🤖 AI Summary
To address the low efficiency of synergistic homomorphic encryption (HE) and secure multi-party computation (MPC) in private Transformer inference—and particularly the high communication overhead incurred during cross-protocol conversions—this paper proposes BLB, a novel hybrid privacy-preserving inference framework. BLB introduces the first secure, low-overhead conversion protocol between the CKKS HE scheme and MPC. It decomposes Transformer layers at a fine-grained level and fuses linear operators to minimize interaction rounds and data transmission volume.
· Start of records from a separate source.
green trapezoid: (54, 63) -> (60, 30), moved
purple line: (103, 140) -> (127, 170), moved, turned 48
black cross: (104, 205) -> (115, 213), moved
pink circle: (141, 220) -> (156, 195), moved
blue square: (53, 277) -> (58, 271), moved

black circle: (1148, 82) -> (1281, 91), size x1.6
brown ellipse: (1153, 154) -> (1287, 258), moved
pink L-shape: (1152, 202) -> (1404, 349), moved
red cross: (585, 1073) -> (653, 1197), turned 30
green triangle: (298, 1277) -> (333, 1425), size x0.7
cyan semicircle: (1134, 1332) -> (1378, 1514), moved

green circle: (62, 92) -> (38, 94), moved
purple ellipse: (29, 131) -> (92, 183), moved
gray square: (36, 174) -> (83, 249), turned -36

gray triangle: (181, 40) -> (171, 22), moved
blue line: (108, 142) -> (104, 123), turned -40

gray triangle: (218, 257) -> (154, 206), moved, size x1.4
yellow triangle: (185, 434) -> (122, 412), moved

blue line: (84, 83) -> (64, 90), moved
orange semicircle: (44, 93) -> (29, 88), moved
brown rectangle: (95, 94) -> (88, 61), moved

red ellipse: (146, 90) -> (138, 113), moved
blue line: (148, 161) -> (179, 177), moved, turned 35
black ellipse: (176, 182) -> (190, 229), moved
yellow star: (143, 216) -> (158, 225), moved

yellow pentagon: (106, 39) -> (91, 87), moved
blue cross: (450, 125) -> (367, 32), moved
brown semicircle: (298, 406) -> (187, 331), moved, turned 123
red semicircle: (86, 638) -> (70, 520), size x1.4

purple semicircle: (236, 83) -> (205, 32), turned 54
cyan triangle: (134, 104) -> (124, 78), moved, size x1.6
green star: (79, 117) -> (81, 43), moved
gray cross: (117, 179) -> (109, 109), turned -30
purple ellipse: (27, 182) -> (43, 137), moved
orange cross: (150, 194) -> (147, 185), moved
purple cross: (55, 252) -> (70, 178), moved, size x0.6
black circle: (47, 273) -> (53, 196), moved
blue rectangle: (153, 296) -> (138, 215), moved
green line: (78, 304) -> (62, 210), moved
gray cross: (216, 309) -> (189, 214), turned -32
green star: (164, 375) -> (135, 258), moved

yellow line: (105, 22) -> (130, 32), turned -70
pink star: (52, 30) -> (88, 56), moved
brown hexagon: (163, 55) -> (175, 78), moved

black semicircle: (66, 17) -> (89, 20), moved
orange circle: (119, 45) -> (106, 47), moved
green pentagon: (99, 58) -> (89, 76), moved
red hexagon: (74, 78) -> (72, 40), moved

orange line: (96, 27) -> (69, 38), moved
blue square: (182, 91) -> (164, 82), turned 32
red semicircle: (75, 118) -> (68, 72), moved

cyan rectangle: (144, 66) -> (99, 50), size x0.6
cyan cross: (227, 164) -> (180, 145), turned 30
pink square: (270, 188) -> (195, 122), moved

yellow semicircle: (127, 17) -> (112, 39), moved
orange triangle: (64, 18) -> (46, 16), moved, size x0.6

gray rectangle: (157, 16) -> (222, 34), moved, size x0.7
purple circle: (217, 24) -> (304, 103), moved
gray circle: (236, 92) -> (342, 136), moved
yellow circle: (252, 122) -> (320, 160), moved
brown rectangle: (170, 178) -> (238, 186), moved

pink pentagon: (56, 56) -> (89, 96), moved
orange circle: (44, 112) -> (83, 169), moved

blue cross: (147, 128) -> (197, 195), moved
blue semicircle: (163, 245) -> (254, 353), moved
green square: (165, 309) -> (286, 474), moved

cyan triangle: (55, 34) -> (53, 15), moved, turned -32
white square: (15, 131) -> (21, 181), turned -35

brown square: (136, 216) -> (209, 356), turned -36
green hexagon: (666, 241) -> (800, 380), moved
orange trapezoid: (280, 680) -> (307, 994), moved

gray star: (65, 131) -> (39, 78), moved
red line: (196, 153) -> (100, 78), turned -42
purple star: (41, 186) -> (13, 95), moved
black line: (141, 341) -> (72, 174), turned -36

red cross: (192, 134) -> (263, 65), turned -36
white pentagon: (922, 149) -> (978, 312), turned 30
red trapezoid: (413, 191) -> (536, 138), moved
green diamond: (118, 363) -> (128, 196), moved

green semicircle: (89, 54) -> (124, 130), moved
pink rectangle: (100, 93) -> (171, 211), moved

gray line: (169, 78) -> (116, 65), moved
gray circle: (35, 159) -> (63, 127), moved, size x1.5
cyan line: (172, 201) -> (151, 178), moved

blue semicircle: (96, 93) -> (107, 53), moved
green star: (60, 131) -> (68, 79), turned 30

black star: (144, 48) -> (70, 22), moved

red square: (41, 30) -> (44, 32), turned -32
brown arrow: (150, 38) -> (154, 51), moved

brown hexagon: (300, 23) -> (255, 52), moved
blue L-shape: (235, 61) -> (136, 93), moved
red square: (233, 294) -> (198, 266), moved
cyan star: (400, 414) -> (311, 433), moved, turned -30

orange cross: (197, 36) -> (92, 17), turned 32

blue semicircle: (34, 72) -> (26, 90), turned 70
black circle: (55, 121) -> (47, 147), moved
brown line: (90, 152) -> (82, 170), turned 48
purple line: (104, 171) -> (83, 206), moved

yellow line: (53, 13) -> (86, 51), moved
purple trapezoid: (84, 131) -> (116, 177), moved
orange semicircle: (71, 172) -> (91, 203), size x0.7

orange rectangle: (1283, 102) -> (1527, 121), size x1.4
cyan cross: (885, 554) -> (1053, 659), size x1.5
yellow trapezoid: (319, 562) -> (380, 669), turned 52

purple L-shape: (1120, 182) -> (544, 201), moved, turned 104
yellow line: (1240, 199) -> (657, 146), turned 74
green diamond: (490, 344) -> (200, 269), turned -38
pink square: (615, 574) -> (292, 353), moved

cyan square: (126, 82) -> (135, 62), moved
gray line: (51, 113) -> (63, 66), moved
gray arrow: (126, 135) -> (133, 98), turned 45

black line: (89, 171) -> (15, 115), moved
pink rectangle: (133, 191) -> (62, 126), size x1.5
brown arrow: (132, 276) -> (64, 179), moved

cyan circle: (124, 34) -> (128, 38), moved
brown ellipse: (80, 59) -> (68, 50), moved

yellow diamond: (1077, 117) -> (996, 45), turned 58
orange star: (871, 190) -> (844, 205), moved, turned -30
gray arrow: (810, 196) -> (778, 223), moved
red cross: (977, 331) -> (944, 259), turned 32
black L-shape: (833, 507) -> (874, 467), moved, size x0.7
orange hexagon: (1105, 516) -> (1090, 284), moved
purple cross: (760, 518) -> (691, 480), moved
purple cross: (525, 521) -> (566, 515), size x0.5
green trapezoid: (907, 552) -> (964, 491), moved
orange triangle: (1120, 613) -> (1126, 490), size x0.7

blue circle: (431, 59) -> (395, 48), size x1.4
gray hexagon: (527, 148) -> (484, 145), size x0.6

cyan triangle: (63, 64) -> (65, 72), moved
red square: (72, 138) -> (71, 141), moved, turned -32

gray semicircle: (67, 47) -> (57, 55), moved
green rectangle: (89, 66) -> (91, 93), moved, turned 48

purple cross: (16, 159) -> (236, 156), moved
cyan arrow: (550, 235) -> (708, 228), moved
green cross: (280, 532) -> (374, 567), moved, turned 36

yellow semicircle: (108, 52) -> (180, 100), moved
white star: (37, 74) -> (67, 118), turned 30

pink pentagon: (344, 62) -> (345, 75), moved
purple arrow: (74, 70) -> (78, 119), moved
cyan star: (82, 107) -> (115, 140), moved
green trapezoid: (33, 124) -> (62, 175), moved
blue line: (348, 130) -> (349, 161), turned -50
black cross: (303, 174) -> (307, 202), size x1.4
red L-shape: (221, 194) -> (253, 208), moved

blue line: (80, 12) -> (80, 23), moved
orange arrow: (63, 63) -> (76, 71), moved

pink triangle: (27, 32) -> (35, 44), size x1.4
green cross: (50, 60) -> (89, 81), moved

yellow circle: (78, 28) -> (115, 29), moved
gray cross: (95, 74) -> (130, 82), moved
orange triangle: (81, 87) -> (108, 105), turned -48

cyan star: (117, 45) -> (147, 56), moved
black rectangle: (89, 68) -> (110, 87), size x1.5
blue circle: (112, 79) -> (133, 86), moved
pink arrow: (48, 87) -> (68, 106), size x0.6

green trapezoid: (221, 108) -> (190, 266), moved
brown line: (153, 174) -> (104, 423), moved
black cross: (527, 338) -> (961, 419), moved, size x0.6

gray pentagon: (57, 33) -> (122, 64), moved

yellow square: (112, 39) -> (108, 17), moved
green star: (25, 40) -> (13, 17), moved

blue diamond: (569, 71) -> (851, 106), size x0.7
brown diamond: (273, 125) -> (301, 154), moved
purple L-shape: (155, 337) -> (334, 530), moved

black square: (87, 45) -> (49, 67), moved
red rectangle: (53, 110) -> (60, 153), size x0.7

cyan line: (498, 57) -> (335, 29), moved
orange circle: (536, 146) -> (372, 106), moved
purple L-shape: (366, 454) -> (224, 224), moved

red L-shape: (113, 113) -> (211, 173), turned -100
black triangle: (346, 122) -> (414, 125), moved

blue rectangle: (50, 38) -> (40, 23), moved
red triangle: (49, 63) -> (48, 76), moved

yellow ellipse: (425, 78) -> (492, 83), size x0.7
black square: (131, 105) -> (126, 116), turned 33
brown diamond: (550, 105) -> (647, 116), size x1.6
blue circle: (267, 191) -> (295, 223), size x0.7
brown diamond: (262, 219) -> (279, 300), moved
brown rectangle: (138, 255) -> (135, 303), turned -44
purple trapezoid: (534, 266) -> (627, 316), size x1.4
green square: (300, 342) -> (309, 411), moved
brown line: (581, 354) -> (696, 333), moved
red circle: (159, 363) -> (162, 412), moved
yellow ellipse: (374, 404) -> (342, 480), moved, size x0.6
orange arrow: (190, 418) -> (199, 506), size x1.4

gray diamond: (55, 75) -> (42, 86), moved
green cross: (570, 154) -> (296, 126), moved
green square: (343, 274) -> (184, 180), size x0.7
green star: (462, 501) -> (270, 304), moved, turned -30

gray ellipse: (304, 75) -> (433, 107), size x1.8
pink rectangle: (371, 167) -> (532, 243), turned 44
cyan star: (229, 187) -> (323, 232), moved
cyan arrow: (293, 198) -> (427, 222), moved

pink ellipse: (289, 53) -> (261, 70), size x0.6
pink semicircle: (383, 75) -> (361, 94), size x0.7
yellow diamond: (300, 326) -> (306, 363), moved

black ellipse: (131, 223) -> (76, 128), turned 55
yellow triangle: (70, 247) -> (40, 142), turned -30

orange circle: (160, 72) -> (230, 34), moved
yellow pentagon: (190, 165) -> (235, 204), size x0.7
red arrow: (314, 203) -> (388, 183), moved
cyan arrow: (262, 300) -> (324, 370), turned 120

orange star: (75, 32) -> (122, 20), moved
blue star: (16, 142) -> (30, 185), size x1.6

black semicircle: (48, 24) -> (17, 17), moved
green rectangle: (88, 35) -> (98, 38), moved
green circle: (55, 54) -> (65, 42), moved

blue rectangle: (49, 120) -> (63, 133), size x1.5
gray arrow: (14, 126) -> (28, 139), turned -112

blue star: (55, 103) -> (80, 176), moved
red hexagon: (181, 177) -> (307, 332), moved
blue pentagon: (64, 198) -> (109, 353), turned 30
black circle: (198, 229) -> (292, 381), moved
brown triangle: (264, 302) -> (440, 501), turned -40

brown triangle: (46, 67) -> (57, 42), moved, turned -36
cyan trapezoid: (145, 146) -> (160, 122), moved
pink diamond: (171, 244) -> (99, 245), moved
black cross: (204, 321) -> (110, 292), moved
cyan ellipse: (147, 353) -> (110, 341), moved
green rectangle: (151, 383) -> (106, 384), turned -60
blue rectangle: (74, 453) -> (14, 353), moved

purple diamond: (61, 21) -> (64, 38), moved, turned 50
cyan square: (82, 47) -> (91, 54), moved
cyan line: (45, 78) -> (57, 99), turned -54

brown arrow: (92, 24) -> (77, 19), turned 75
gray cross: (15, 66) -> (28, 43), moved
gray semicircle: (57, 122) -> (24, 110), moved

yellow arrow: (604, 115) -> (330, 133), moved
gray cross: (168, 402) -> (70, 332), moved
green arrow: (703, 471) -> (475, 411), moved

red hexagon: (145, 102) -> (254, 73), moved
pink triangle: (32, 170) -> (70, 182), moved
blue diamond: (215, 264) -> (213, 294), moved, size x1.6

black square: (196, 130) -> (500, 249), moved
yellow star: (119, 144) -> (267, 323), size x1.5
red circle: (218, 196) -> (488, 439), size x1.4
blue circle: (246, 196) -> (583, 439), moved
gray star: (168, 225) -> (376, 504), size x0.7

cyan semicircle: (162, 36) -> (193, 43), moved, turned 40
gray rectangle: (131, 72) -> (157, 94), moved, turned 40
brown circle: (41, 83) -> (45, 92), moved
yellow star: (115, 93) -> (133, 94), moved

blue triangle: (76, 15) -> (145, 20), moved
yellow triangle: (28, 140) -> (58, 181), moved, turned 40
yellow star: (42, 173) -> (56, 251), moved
Furthermore, it establishes a hybrid computation paradigm optimized for efficient encrypted matrix multiplication and Softmax evaluation. Experiments on BERT and GPT-2 demonstrate that BLB reduces communication overhead by 21× and latency by 13× compared to BOLT, and achieves 2× lower communication and 1.8× lower latency than Bumblebee. These results mark a significant advancement in the efficiency of privacy-preserving large-language-model inference.
📝 Abstract
This paper presents an efficient framework for private Transformer inference that combines Homomorphic Encryption (HE) and Secure Multi-party Computation (MPC) to protect data privacy. Existing methods often leverage HE for linear layers (e.g., matrix multiplications) and MPC for non-linear layers (e.g., Softmax activation functions), but the conversion between HE and MPC introduces significant communication costs. The proposed framework, dubbed BLB, overcomes this by breaking down layers into fine-grained operators and further fusing adjacent linear operators, reducing the need for HE/MPC conversions. To manage the increased ciphertext bit width from the fused linear operators, BLB proposes the first secure conversion protocol between CKKS and MPC and enables CKKS-based computation of the fused operators. Additionally, BLB proposes an efficient matrix multiplication protocol for fused computation in Transformers. Extensive evaluations on BERT-base, BERT-large, and GPT2-base show that BLB achieves a $21 imes$ reduction in communication overhead compared to BOLT (S&P'24) and a $2 imes$ reduction compared to Bumblebee (NDSS'25), along with latency reductions of $13 imes$ and $1.8 imes$, respectively, when leveraging GPU acceleration.